LogSage: An LLM-Based Framework for CI/CD Failure Detection and Remediation with Industrial Validation (2506.03691v2)

Published 4 Jun 2025 in cs.SE

Abstract: Continuous Integration and Deployment (CI/CD) pipelines are critical to modern software engineering, yet diagnosing and resolving their failures remains complex and labor-intensive. We present LogSage, the first end-to-end LLM-powered framework for root cause analysis (RCA) and automated remediation of CI/CD failures. LogSage employs a token-efficient log preprocessing pipeline to filter noise and extract critical errors, then performs structured diagnostic prompting for accurate RCA. For solution generation, it leverages retrieval-augmented generation (RAG) to reuse historical fixes and invokes automation fixes via LLM tool-calling. On a newly curated benchmark of 367 GitHub CI/CD failures, LogSage achieves over 98\% precision, near-perfect recall, and an F1 improvement of more than 38\% points in the RCA stage, compared with recent LLM-based baselines. In a year-long industrial deployment at ByteDance, it processed over 1.07M executions, with end-to-end precision exceeding 80\%. These results demonstrate that LogSage provides a scalable and practical solution for automating CI/CD failure management in real-world DevOps workflows.

Summary

The paper presents an LLM-based framework (LogSage) that performs root cause analysis and automated remediation for CI/CD failures via token-efficient log processing.
It employs key log filtering, expansion, and token pruning alongside retrieval-augmented generation to achieve over 80% accuracy while reducing token usage by approximately 85%.
Industrial validation at ByteDance with over 1.07M CI/CD executions confirms LogSage's cost-efficiency, scalability, and robust performance in real-world settings.

LogSage Framework Overview

LogSage is an innovative LLM-based framework designed for root cause analysis (RCA) and automated remediation of CI/CD pipeline failures, validated through practical deployment in an industrial setting.

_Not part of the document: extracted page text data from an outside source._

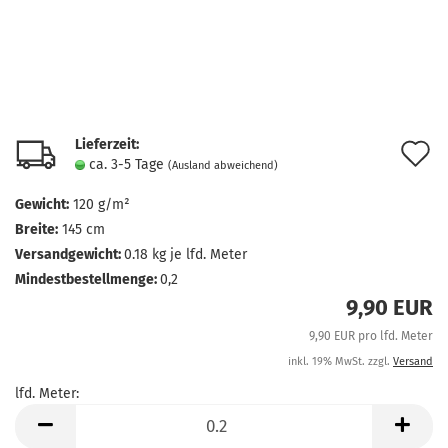
Lieferzeit:
A
ca. 3-5 Tage
(Ausland abweichend)
d
Gewicht:
120 g/m²
M
Breite:
145 cm
Versandgewicht:
0.18
kg je lfd. Meter
Mindestbestellmenge:
0,2
9,90 EUR
9,90 EUR pro lfd. Meter
inkl. 19% MwSt. zzgl.
Versand
lfd. Meter:
lfd.
Meter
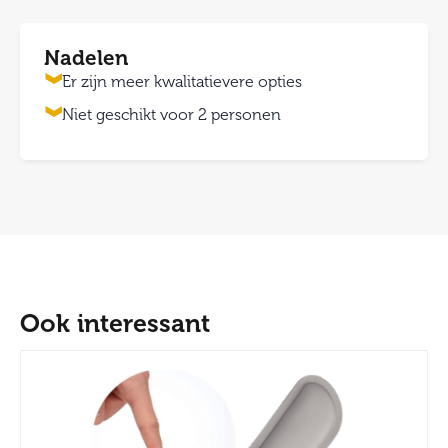
Nadelen
Er zijn meer kwalitatievere opties
Niet geschikt voor 2 personen
Ook interessant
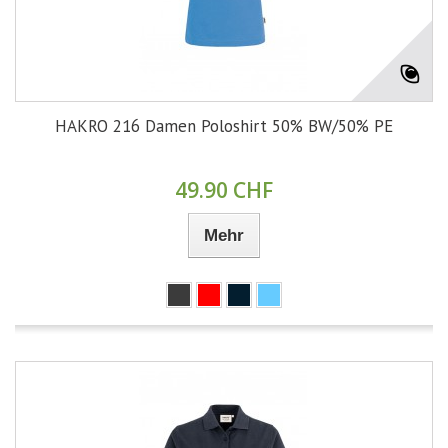
HAKRO 216 Damen Poloshirt 50% BW/50% PE
49.90 CHF
Mehr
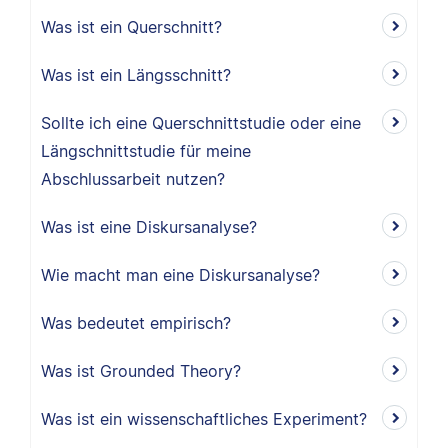
Was ist ein Querschnitt?
Was ist ein Längsschnitt?
Sollte ich eine Querschnittstudie oder eine
Längschnittstudie für meine
Abschlussarbeit nutzen?
Was ist eine Diskursanalyse?
Wie macht man eine Diskursanalyse?
Was bedeutet empirisch?
Was ist Grounded Theory?
Was ist ein wissenschaftliches Experiment?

It aims to address the ongoing challenges in CI/CD systems: detecting failures efficiently, identifying their root causes, and providing actionable solutions to developers. LogSage has demonstrated a robust capacity for integrating cutting-edge AI techniques into software engineering workflows, ensuring precise diagnostics and scalable solutions.

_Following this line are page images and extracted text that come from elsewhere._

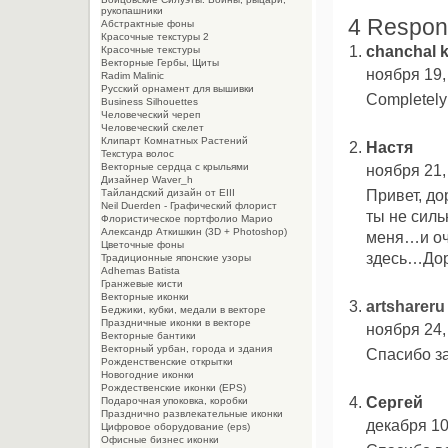
рукопашники
4 Respon
Абстрактные фоны
Красочные текстуры 2
chanchal 
Красочные текстуры
Векторные Гербы, Щиты
ноября 19,
Radim Malinic
Русский орнамент для вышивки
Completely 
Business Silhouettes
Человеческий череп
Человеческий скелет
Клипарт Комнатных Растений
Настя
Текстура волос
ноября 21,
Векторные сердца с крыльями
Дизайнер Waver_h
Привет, до
Тайландский дизайн от EIII
Neil Duerden - Графический флорист
ты не силь
Флористическое портфолио Марио
Александр Аткишкин (3D + Photoshop)
меня…и оче
Цветочные фоны
здесь…Дор
Традиционные японские узоры
Adhemas Batista
Гранжевые кисти
Векторные иконки
artshareru
Беджики, кубки, медали в векторе
Праздничные иконки в векторе
ноября 24,
Векторные бантики
Векторный урбан, города и здания
Спасибо за
Рожденственские открытки
Новогодние иконки
Рождественские иконки (EPS)
Сергей
Подарочная упоковка, коробки
Празднично развлекательные иконки
декабря 10
Цифровое оборудование (eps)
Офисные бизнес иконки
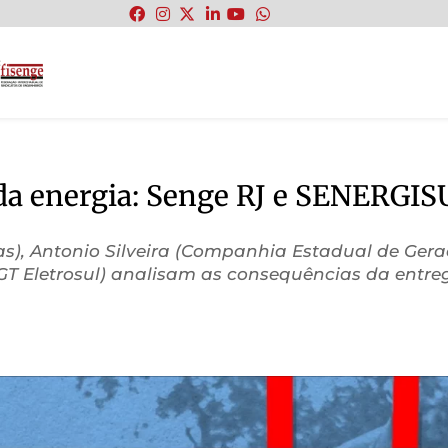
:
o da energia: Senge RJ e SENERGI
icas), Antonio Silveira (Companhia Estadual de Ge
(CGT Eletrosul) analisam as consequências da entr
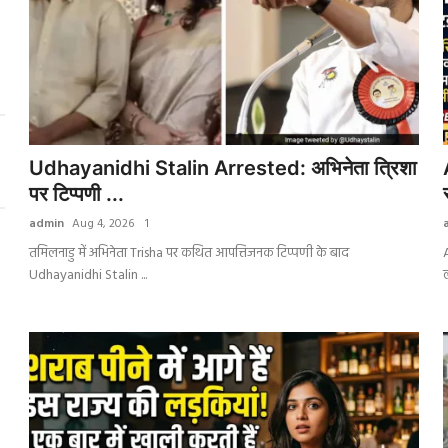
Udhayanidhi Stalin Arrested: अभिनेता त्रिशा
पर टिप्पणी ...
admin
Aug 4, 2026
1
तमिलनाडु में अभिनेता Trisha पर कथित आपत्तिजनक टिप्पणी के बाद
A
Udhayanidhi Stalin ...
ल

Figure 1: Overview of the LogSage framework, consisting of an offline preparation phase for log template deduplication and knowledge base construction, and an online operational phase for RCA and solution generation with execution.

Methodology

RCA Stage

The RCA stage of LogSage is equipped with a token-efficient log preprocessing pipeline designed to filter noise and extract critical errors. This stage initiates with Key Log Filtering, leveraging log templates from successful runs to isolate potential failure indicators without excessively aggressive exclusion, thereby avoiding missing essential context. The pipeline continues with Key Log Expansion, ensuring context by selecting surrounding lines before and after identified error lines. Finally, Token Overflow Pruning imposes constraints on the token count, emphasizing high-density blocks to prioritize information leading to RCA prompt generation.

Solution Generation

LogSage's solution generation employs a retrieval-augmented generation (RAG) mechanism, which accesses enterprise knowledge bases for historical fixes, enabling seamless synthesis into executable remediation strategies. The framework anticipates RCA reports and prompts the model to choose suitable tool-based fixes, which are then applied to restore failing CI/CD pipelines automatically.

Figure 2: Token usage for RCA across methods and LLMs.

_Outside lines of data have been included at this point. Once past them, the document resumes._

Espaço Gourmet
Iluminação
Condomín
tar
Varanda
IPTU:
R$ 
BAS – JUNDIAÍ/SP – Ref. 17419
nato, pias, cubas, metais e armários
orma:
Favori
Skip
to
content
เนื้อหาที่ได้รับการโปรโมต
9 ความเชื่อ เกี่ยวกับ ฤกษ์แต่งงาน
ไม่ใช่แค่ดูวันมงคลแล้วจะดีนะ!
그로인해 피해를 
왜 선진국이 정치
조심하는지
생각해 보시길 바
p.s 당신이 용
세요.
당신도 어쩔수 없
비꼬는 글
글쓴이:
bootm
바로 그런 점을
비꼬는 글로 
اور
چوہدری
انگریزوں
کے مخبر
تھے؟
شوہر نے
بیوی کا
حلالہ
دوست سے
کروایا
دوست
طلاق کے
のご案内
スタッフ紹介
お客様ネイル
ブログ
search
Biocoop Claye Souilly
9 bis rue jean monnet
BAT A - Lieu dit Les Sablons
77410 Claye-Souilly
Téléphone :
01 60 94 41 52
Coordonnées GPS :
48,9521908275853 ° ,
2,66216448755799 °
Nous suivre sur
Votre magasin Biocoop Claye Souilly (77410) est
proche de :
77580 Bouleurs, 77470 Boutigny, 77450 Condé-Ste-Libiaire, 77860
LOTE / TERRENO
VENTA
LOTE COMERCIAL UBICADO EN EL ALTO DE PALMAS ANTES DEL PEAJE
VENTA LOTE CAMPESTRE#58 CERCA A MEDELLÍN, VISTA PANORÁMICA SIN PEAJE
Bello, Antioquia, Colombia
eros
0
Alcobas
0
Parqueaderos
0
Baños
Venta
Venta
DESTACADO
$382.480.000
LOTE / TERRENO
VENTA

Figure 3: Query rounds for RCA across methods and LLMs.

Experimental Evaluation

The LogSage framework was subjected to rigorous testing against several LLM-based baseline methods, including LogPrompt and LogGPT. The measures examined include precision, recall, and F1-score across multiple LLM platforms, with results indicating LogSage's superior performance. The framework significantly reduces token consumption, with empirical data revealing LogSage uses approximately 85% fewer tokens than competing methods while maintaining high accuracy, thus demonstrating both cost-efficiency and processing speed.

Industrial Validation

LogSage was established in real-world operations within ByteDance, facilitating over 1.07 million CI/CD executions while maintaining high user adoption rates and coverage. Its deployment highlighted the system's practical utility, delivering an accuracy rate exceeding 80% for RCA. End-users rated LogSage favorably, with substantial feedback underscoring its intelligence in suggesting effective solutions and automating remedial actions.

Figure 4: Weekly active user count and coverage rate.

Figure 5: Human-Annotated Online Accuracy.

Conclusion and Future Work

LogSage's introduction and success outline a path toward more autonomous and adaptive LLM-Agent systems capable of iteratively managing and preemptively resolving DevOps challenges. Future developments could include predictive failure modeling and enhanced integration with observability tools, aiming to create a more responsive and dynamic software engineering environment. The versatile scalability and integration readiness of LogSage make it a pivotal addition to CI/CD systems, pushing the boundaries of intelligent automation in software delivery processes.